** Action item **
Apart from the pictures, the listing is to be returned exactly.

** Data to process **
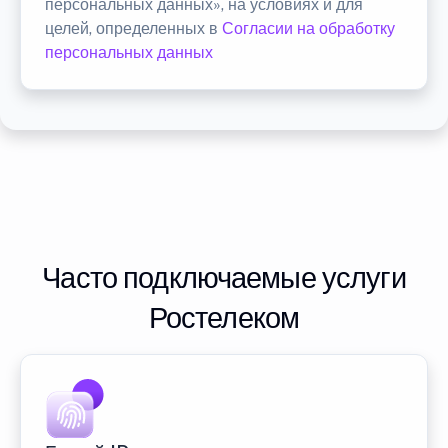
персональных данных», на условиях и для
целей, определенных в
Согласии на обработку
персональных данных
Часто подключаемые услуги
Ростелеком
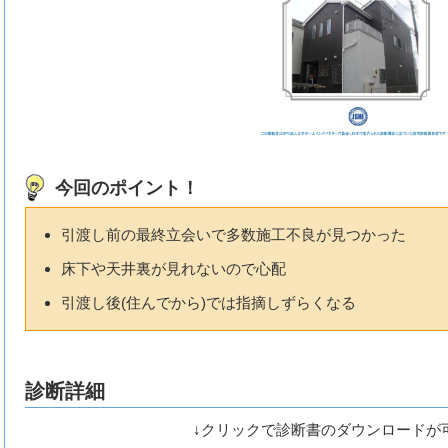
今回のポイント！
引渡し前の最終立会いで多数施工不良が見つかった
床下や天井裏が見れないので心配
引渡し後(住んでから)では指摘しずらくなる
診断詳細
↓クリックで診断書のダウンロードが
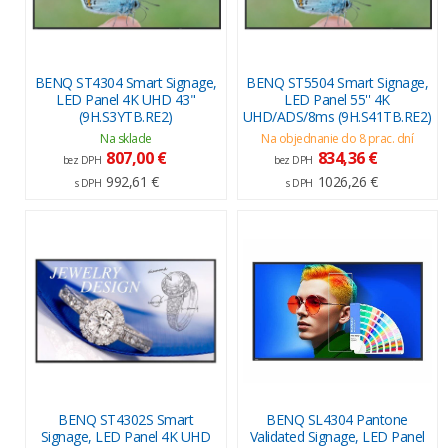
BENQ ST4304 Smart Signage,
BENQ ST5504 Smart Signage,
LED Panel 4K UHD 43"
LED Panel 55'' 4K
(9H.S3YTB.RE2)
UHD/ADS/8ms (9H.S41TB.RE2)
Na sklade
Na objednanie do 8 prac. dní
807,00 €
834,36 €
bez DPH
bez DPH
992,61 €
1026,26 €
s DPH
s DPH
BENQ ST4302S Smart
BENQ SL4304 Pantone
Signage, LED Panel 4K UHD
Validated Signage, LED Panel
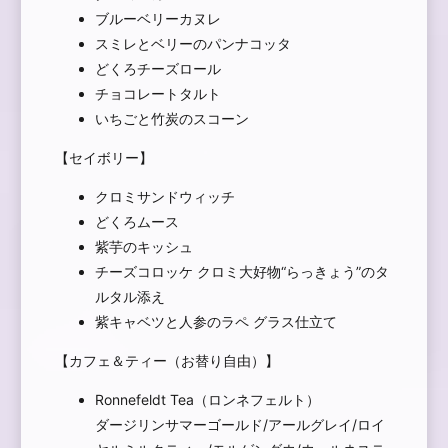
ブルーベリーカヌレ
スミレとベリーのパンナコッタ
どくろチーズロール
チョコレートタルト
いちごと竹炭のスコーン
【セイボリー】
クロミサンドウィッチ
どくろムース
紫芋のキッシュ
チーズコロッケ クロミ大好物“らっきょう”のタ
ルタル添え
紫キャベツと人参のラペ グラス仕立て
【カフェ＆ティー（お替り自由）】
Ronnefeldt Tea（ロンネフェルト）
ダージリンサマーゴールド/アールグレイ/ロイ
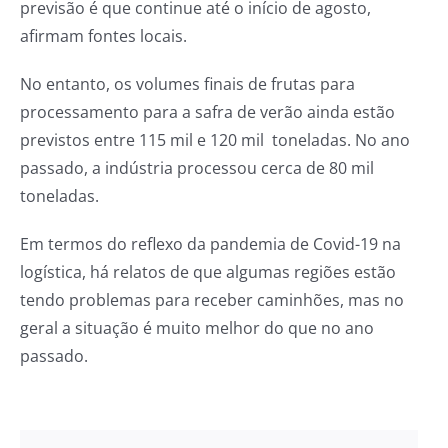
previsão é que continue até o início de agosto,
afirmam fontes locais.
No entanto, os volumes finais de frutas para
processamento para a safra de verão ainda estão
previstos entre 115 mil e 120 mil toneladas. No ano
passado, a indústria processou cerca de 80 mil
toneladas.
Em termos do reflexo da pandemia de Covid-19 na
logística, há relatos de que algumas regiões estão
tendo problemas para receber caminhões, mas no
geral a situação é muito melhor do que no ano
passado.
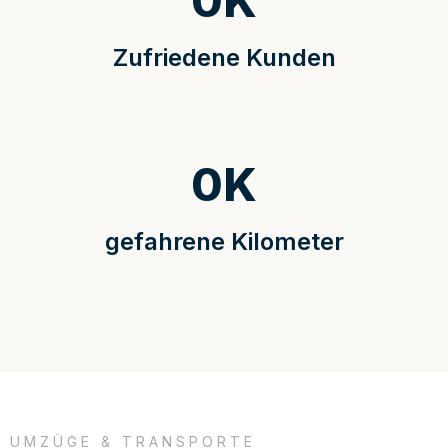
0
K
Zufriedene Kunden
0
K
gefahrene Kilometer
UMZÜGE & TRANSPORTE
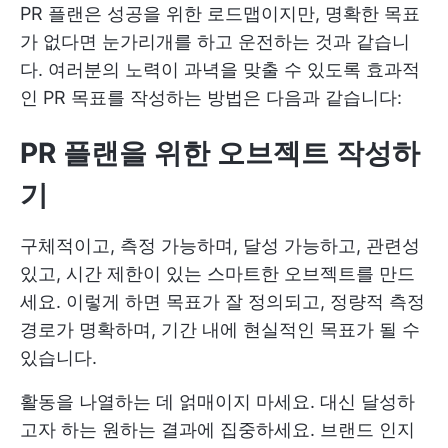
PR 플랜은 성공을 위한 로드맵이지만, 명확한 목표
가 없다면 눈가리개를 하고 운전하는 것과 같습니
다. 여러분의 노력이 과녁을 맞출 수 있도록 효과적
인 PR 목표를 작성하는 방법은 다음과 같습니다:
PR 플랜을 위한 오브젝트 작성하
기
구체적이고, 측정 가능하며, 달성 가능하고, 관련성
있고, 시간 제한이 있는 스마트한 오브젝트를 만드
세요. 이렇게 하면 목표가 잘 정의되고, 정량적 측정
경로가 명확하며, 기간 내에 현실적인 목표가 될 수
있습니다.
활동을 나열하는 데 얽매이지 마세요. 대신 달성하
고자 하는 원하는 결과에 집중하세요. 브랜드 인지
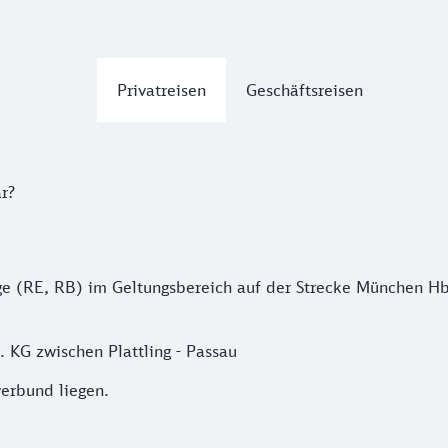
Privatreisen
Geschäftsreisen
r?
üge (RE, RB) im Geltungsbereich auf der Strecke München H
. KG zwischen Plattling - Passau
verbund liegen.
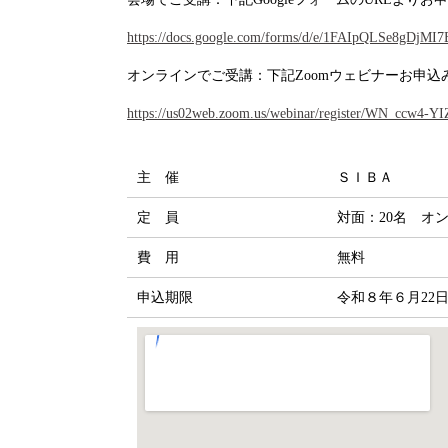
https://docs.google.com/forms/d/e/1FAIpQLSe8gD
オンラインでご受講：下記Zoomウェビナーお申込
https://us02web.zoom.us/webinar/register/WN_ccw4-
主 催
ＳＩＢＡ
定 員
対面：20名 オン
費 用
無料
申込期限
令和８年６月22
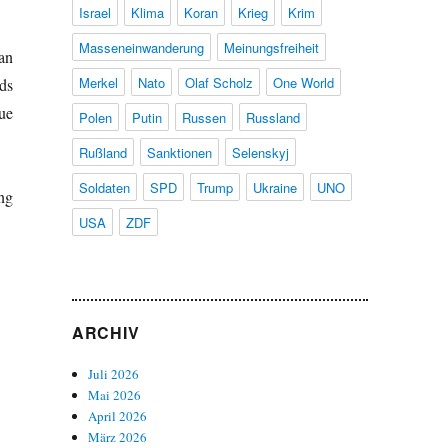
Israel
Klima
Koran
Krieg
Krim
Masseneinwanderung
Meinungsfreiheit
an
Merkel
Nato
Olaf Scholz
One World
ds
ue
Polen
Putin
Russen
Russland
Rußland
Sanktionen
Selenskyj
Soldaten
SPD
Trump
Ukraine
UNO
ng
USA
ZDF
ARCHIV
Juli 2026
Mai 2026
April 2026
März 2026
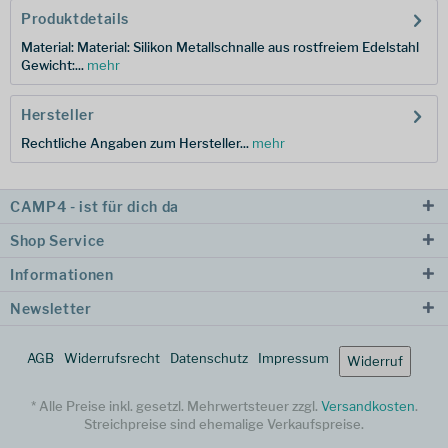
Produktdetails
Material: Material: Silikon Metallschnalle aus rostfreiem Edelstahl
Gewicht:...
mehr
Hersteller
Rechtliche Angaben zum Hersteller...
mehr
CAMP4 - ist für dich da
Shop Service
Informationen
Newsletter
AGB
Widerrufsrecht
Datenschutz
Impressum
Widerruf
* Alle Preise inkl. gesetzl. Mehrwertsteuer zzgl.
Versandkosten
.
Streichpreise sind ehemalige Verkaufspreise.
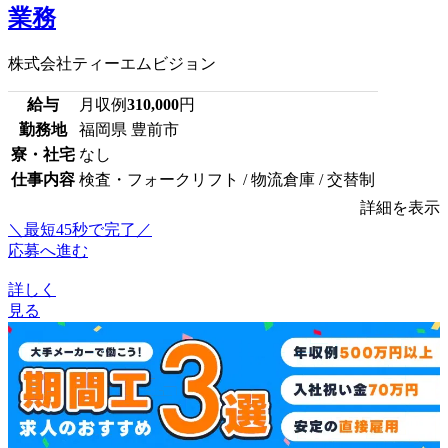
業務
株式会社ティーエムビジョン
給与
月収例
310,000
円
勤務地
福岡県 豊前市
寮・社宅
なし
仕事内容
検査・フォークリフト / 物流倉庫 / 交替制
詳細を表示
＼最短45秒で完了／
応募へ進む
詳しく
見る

** Output of the exercise **
персональных данных», на условиях и для
целей, определенных в
Согласии на обработку
персональных данных
Часто подключаемые услуги
Ростелеком
今回のポイント！
引渡し前の最終立会いで多数施工不良が見つかった
床下や天井裏が見れないので心配
引渡し後(住んでから)では指摘しずらくなる
診断詳細
↓クリックで診断書のダウンロードが
BENQ ST4304 Smart Signage,
BENQ ST5504 Smart Signage,
LED Panel 4K UHD 43"
LED Panel 55'' 4K
(9H.S3YTB.RE2)
UHD/ADS/8ms (9H.S41TB.RE2)
Na sklade
Na objednanie do 8 prac. dní
807,00 €
834,36 €
bez DPH
bez DPH
992,61 €
1026,26 €
s DPH
s DPH
BENQ ST4302S Smart
BENQ SL4304 Pantone
Signage, LED Panel 4K UHD
Validated Signage, LED Panel
ブルーベリーカヌレ
スミレとベリーのパンナコッタ
どくろチーズロール
チョコレートタルト
いちごと竹炭のスコーン
【セイボリー】
クロミサンドウィッチ
どくろムース
紫芋のキッシュ
チーズコロッケ クロミ大好物“らっきょう”のタ
ルタル添え
紫キャベツと人参のラペ グラス仕立て
【カフェ＆ティー（お替り自由）】
Ronnefeldt Tea（ロンネフェルト）
ダージリンサマーゴールド/アールグレイ/ロイ
previsão é que continue até o início de agosto,
afirmam fontes locais.
No entanto, os volumes finais de frutas para
processamento para a safra de verão ainda estão
previstos entre 115 mil e 120 mil toneladas. No ano
passado, a indústria processou cerca de 80 mil
toneladas.
Em termos do reflexo da pandemia de Covid-19 na
logística, há relatos de que algumas regiões estão
tendo problemas para receber caminhões, mas no
geral a situação é muito melhor do que no ano
passado.
0
K
Zufriedene Kunden
0
K
gefahrene Kilometer
UMZÜGE & TRANSPORTE
PR 플랜은 성공을 위한 로드맵이지만, 명확한 목표
가 없다면 눈가리개를 하고 운전하는 것과 같습니
다. 여러분의 노력이 과녁을 맞출 수 있도록 효과적
인 PR 목표를 작성하는 방법은 다음과 같습니다:
PR 플랜을 위한 오브젝트 작성하
기
구체적이고, 측정 가능하며, 달성 가능하고, 관련성
있고, 시간 제한이 있는 스마트한 오브젝트를 만드
세요. 이렇게 하면 목표가 잘 정의되고, 정량적 측정
경로가 명확하며, 기간 내에 현실적인 목표가 될 수
있습니다.
활동을 나열하는 데 얽매이지 마세요. 대신 달성하
고자 하는 원하는 결과에 집중하세요. 브랜드 인지
Privatreisen
Geschäftsreisen
r?
üge (RE, RB) im Geltungsbereich auf der Strecke München H
. KG zwischen Plattling - Passau
verbund liegen.
https://docs.google.com/forms/d/e/1FAIpQLSe8gD
オンラインでご受講：下記Zoomウェビナーお申込
https://us02web.zoom.us/webinar/register/WN_ccw4-
主 催
ＳＩＢＡ
定 員
対面：20名 オン
費 用
無料
申込期限
令和８年６月22
Israel
Klima
Koran
Krieg
Krim
Masseneinwanderung
Meinungsfreiheit
an
Merkel
Nato
Olaf Scholz
One World
ds
ue
Polen
Putin
Russen
Russland
Rußland
Sanktionen
Selenskyj
Soldaten
SPD
Trump
Ukraine
UNO
ng
USA
ZDF
ARCHIV
Juli 2026
Mai 2026
April 2026
März 2026
Produktdetails
Material: Material: Silikon Metallschnalle aus rostfreiem Edelstahl
Gewicht:...
mehr
Hersteller
Rechtliche Angaben zum Hersteller...
mehr
CAMP4 - ist für dich da
Shop Service
Informationen
Newsletter
AGB
Widerrufsrecht
Datenschutz
Impressum
Widerruf
* Alle Preise inkl. gesetzl. Mehrwertsteuer zzgl.
Versandkosten
.
Streichpreise sind ehemalige Verkaufspreise.
業務
株式会社ティーエムビジョン
給与
月収例
310,000
円
勤務地
福岡県 豊前市
寮・社宅
なし
仕事内容
検査・フォークリフト / 物流倉庫 / 交替制
詳細を表示
＼最短45秒で完了／
応募へ進む
詳しく
見る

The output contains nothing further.